Recently, I found a skirt at the thrift store that has since become my favourite skirt. It's made of the stretchy, springy nylon stuff, is an aqua green colour and has a floaty, uneven, wavy hemline. It looks like a fairy skirt. I, then knew, as I looked at my brown pants, exactly what style skirt I'd try to make.

I pose with my teapots
I cut the inseam and then cut uneven waves off the bottom of each pant leg. (I regret now that I did not take pictures of this part.) It looked good but not good enough. Just the pants, cut, cropped and resewn as a skirt didn't seem right. Not wide enough, not flared enough. It hung limply. It needed some gores. I snipped up the side of each leg and used the cut off pant legs to be large triangle style gores. I sewed them all together and voila! A really lovely skirt.
A spin shot

 It has flare and bounce and goes really well with my socks. Turns out, it also goes really well with one of my other best refashion garments: A blue striped bodice-vest I made out of an old button up collar shirt.

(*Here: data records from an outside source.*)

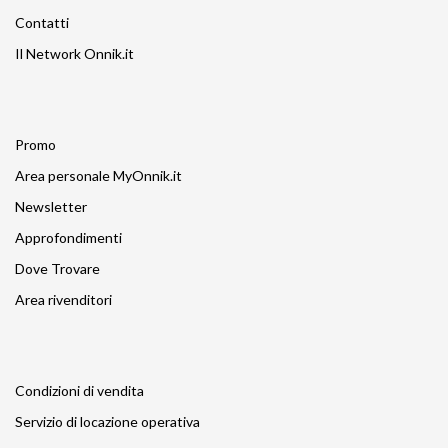
Contatti
Il Network Onnik.it
Promo
Area personale MyOnnik.it
Newsletter
Approfondimenti
Dove Trovare
Area rivenditori
Condizioni di vendita
Servizio di locazione operativa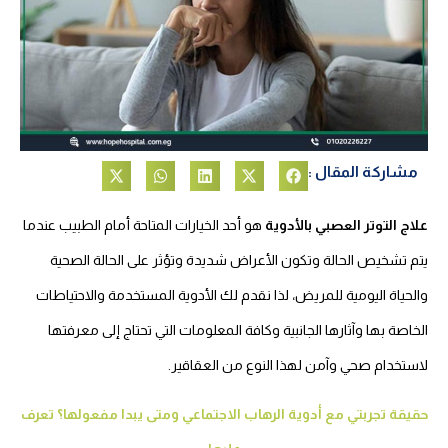
مشاركة المقال :
علاج التوتر العصبي بالأدوية
هو أحد الخيارات المتاحة أمام الطبيب عندما
يتم تشخيص الحالة وتكون الأعراض شديدة وتؤثر على الحالة الصحية
والحياة اليومية للمريض، لذا نقدم لك الأدوية المستخدمة والاحتياطات
الخاصة بها وآثارها الجانبية وكافة المعلومات التي تحتاج إلى معرفتها
لاستخدام صحي وآمن لهذا النوع من العقاقير.
حقيقة تجربتي مع أدوية الرهاب الاجتماعي ومتى يبدا مفعولها؟ تعرف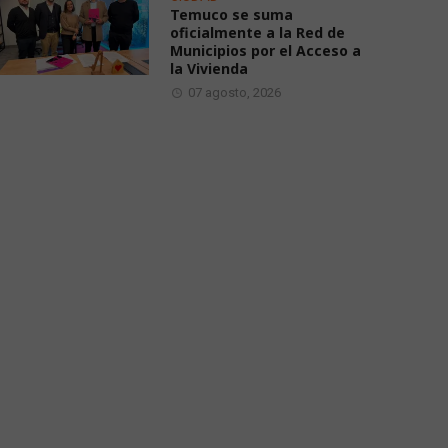
Temuco se suma
oficialmente a la Red de
Municipios por el Acceso a
la Vivienda
07 agosto, 2026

The lace up back on my refashioned bodice
This kind of outfit makes you feel magical. And it's perfect for Spring and Summer.

Update 5/2/11 5:30pm: While browsing one of my favourite refashion sites Refashion Co-op, I noticed they have a refashion "dress challenge" Which sounds totally awesome! And I think I'm going to try and make a dress for it. I don't get to refashioning as often as I like, but I love it and I would love to have motivation to do it more often (as if I need more clothes, haha) so I'm thinking of joining the co-op. We'll see! In the meantime, you should check out their site as it's mega cool and pretty inspiring!